Age-related declines in motor function may be due, in part, to an increase in oxidative stress in the aging brain leading to dopamine (DA) neuronal cell death. In this study, we examined the neuroprotective effects of natural antioxidants resveratrol and pinostilbene against age-related DAergic cell death and motor dysfunction using SH-SY5Y neuroblastoma cells and young, middle-aged, and old male C57BL/6 mice. Resveratrol and pinostilbene protected SH-SY5Y cells from a DA-induced decrease in cell viability. Dietary supplementation with resveratrol and pinostilbene inhibited the decline of motor function observed with age.
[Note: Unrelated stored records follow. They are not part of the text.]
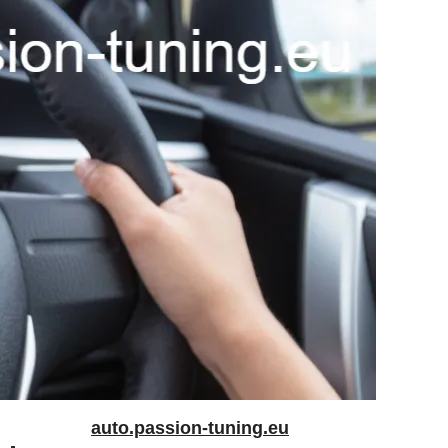
auto.passion-tuning.eu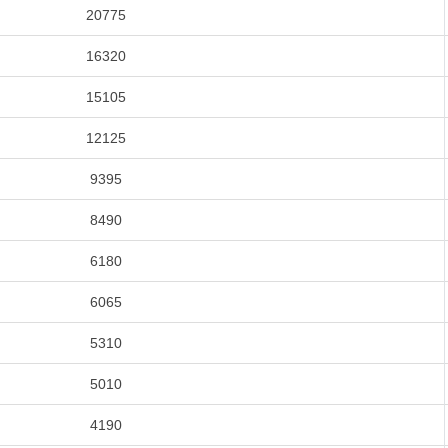
20775
16320
15105
12125
9395
8490
6180
6065
5310
5010
4190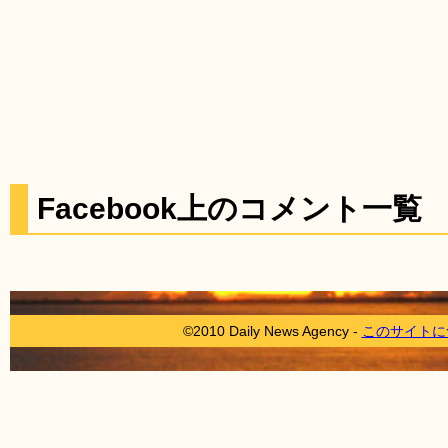
Facebook上のコメント一覧
©2010 Daily News Agency -
このサイトに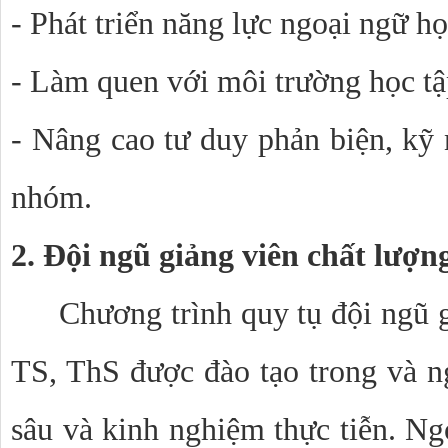
- Phát triển năng lực ngoại ngữ h
- Làm quen với môi trường học tậ
- Nâng cao tư duy phản biện, kỹ n
nhóm.
2. Đội ngũ giảng viên chất lượn
Chương trình quy tụ đội ngũ g
TS, ThS được đào tạo trong và n
sâu và kinh nghiệm thực tiễn. Ngo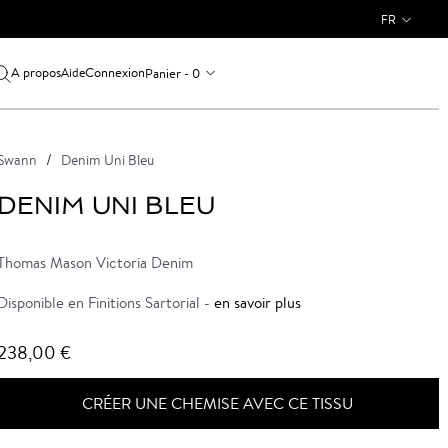
FR
A propos
Connexion
Panier - 0
Aide
Swann
Denim Uni Bleu
DENIM UNI BLEU
Thomas Mason Victoria Denim
Disponible en Finitions Sartorial -
en savoir plus
238,00 €
CRÉER UNE CHEMISE AVEC CE TISSU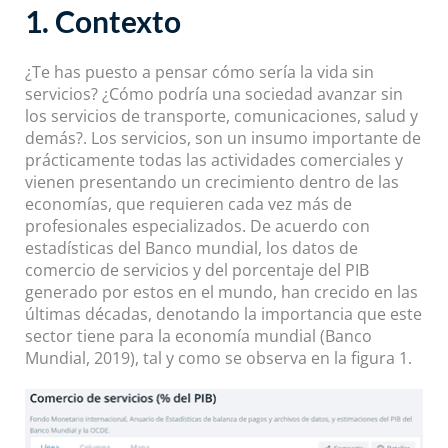
1. Contexto
¿Te has puesto a pensar cómo sería la vida sin
servicios? ¿Cómo podría una sociedad avanzar sin
los servicios de transporte, comunicaciones, salud y
demás?. Los servicios, son un insumo importante de
prácticamente todas las actividades comerciales y
vienen presentando un crecimiento dentro de las
economías, que requieren cada vez más de
profesionales especializados. De acuerdo con
estadísticas del Banco mundial, los datos de
comercio de servicios y del porcentaje del PIB
generado por estos en el mundo, han crecido en las
últimas décadas, denotando la importancia que este
sector tiene para la economía mundial (Banco
Mundial, 2019), tal y como se observa en la figura 1.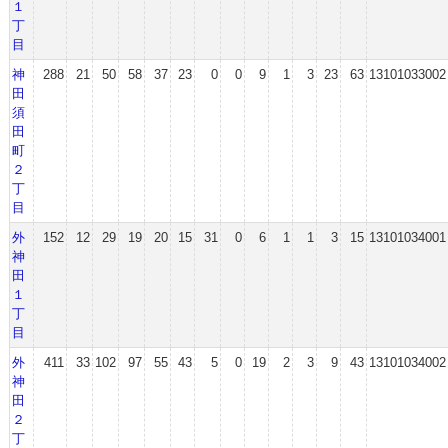
１
丁
目
神
288
21
50
58
37
23
0
0
9
1
3
23
63
13101033002
田
須
田
町
２
丁
目
外
152
12
29
19
20
15
31
0
6
1
1
3
15
13101034001
神
田
１
丁
目
外
411
33
102
97
55
43
5
0
19
2
3
9
43
13101034002
神
田
２
丁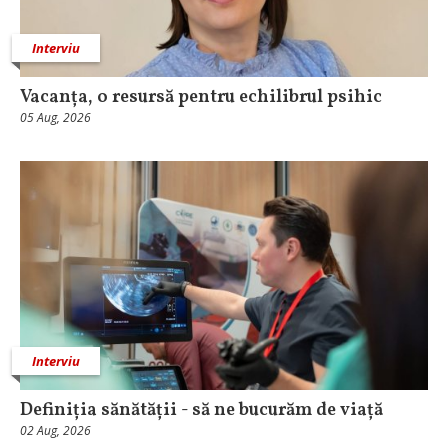
Interviu
Vacanța, o resursă pentru echilibrul psihic
05 Aug, 2026
Interviu
Definiția sănătății - să ne bucurăm de viață
02 Aug, 2026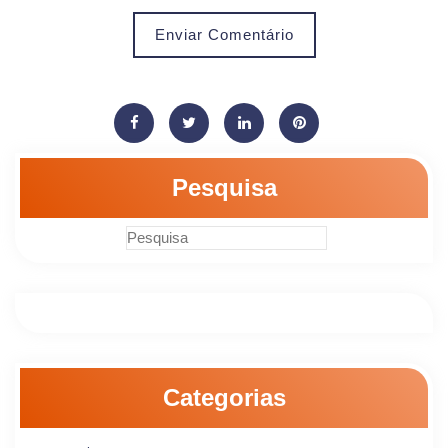
Enviar Comentário
Pesquisa
Categorias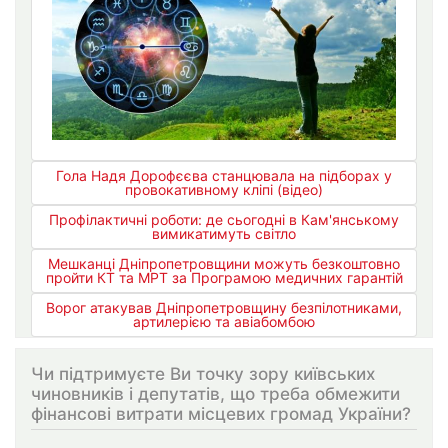
Гола Надя Дорофєєва станцювала на підборах у
провокативному кліпі (відео)
Профілактичні роботи: де сьогодні в Кам'янському
вимикатимуть світло
Мешканці Дніпропетровщини можуть безкоштовно
пройти КТ та МРТ за Програмою медичних гарантій
Ворог атакував Дніпропетровщину безпілотниками,
артилерією та авіабомбою
Чи підтримуєте Ви точку зору київських
чиновників і депутатів, що треба обмежити
фінансові витрати місцевих громад України?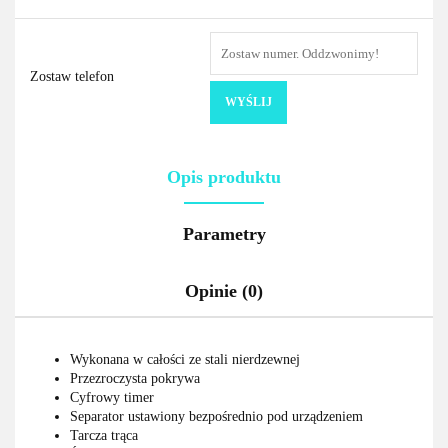
Zostaw telefon
WYŚLIJ
Opis produktu
Parametry
Opinie (0)
Wykonana w całości ze stali nierdzewnej
Przezroczysta pokrywa
Cyfrowy timer
Separator ustawiony bezpośrednio pod urządzeniem
Tarcza trąca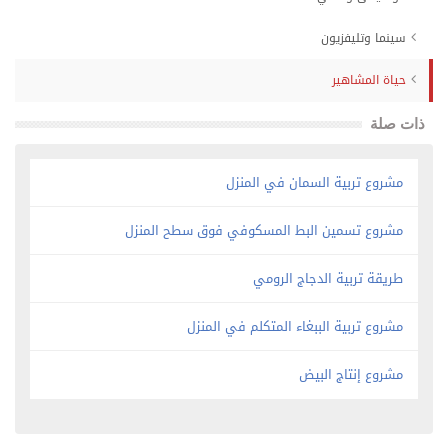
سينما وتليفزيون
حياة المشاهير
ذات صلة
مشروع تربية السمان في المنزل
مشروع تسمين البط المسكوفي فوق سطح المنزل
طريقة تربية الدجاج الرومي
مشروع تربية الببغاء المتكلم في المنزل
مشروع إنتاج البيض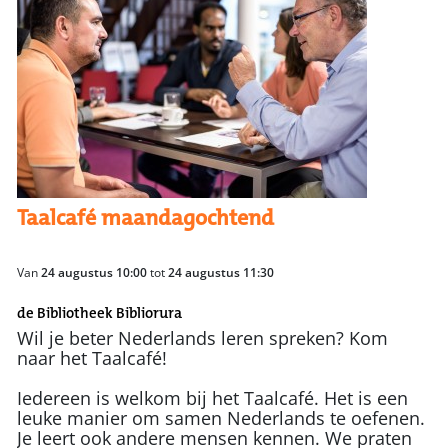
Taalcafé maandagochtend
Van
24 augustus 10:00
tot
24 augustus 11:30
de Bibliotheek Bibliorura
Wil je beter Nederlands leren spreken? Kom
naar het Taalcafé!
Iedereen is welkom bij het Taalcafé. Het is een
leuke manier om samen Nederlands te oefenen.
Je leert ook andere mensen kennen. We praten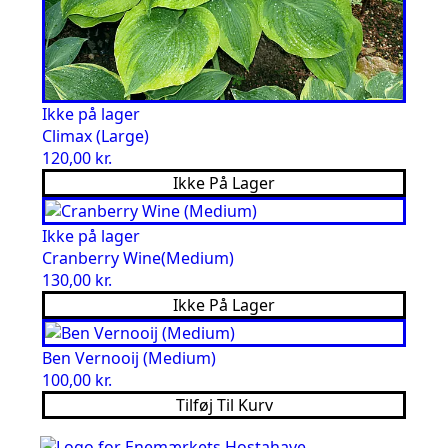
Ikke på lager
Climax (Large)
120,00
kr.
Ikke På Lager
Ikke på lager
Cranberry Wine(Medium)
130,00
kr.
Ikke På Lager
Ben Vernooij (Medium)
100,00
kr.
Tilføj Til Kurv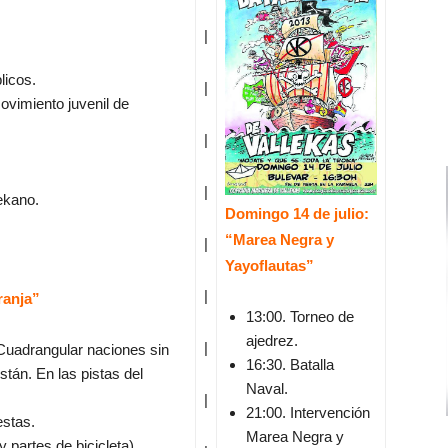
|
licos.
|
ovimiento juvenil de
|
|
lekano.
Domingo 14 de julio:
“Marea Negra y
|
Yayoﬂautas”
|
ranja”
13:00. Torneo de
ajedrez.
|
“Cuadrangular naciones sin
16:30. Batalla
stán. En las pistas del
Naval.
|
21:00. Intervención
estas.
Marea Negra y
 partes de bicicleta).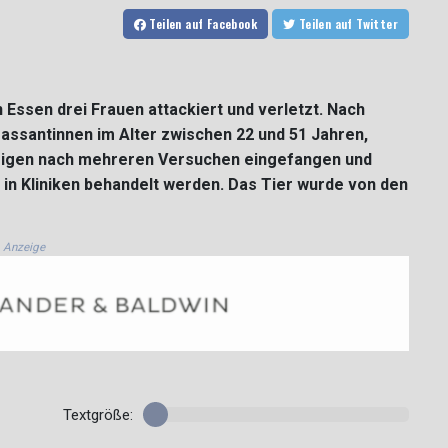
Teilen
auf Facebook
Teilen
auf Twitter
 Essen drei Frauen attackiert und verletzt. Nach
assantinnen im Alter zwischen 22 und 51 Jahren,
hrigen nach mehreren Versuchen eingefangen und
in Kliniken behandelt werden. Das Tier wurde von den
Anzeige
Textgröße:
While DA and its metabolites (DOPAC and HVA), dopamine transporter, and tyrosine hydroxylase levels remain unchanged during aging or treatment, resveratrol and pinostilbene increased ERK1/2 activation in vitro and in vivo in an age-dependent manner. Inhibition of ERK1/2 in SH-SY5Y cells decreased the protective effects of both compounds. These data suggest that resveratrol and pinostilbene alleviate age-related motor decline via the promotion of DA neuronal survival and activation of the ERK1/2 pathways.